# Problem to solve
From the entries below, copy exactly the lines from the one that contains "Dentro de las 72 hs. siguientes a" through the one that contains "का वातावरण पैदा होता है।", both included, and only those.

# Dataset excerpts

○ ○ ○ ○ ○ ○ ○

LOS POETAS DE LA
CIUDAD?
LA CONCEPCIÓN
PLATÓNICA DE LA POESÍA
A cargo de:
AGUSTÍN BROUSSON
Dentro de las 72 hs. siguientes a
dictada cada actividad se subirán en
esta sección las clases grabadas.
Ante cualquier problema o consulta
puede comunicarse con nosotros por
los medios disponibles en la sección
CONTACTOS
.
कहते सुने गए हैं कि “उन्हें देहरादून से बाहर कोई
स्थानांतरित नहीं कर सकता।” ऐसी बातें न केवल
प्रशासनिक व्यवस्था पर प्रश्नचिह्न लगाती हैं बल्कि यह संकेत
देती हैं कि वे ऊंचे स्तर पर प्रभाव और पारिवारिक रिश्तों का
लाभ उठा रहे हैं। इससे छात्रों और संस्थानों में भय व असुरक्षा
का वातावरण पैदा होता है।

○ ○ ○ ○ ○ ○ ○

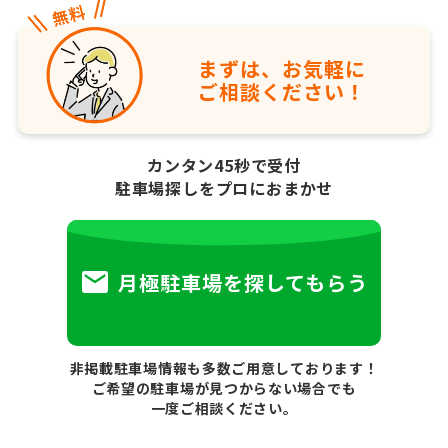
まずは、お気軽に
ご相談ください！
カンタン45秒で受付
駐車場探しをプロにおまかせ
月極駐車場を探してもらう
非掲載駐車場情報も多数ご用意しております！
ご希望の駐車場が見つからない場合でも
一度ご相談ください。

○ ○ ○ ○ ○ ○ ○

# Reply to the exercise
Dentro de las 72 hs. siguientes a
dictada cada actividad se subirán en
esta sección las clases grabadas.
Ante cualquier problema o consulta
puede comunicarse con nosotros por
los medios disponibles en la sección
CONTACTOS
.
कहते सुने गए हैं कि “उन्हें देहरादून से बाहर कोई
स्थानांतरित नहीं कर सकता।” ऐसी बातें न केवल
प्रशासनिक व्यवस्था पर प्रश्नचिह्न लगाती हैं बल्कि यह संकेत
देती हैं कि वे ऊंचे स्तर पर प्रभाव और पारिवारिक रिश्तों का
लाभ उठा रहे हैं। इससे छात्रों और संस्थानों में भय व असुरक्षा
का वातावरण पैदा होता है।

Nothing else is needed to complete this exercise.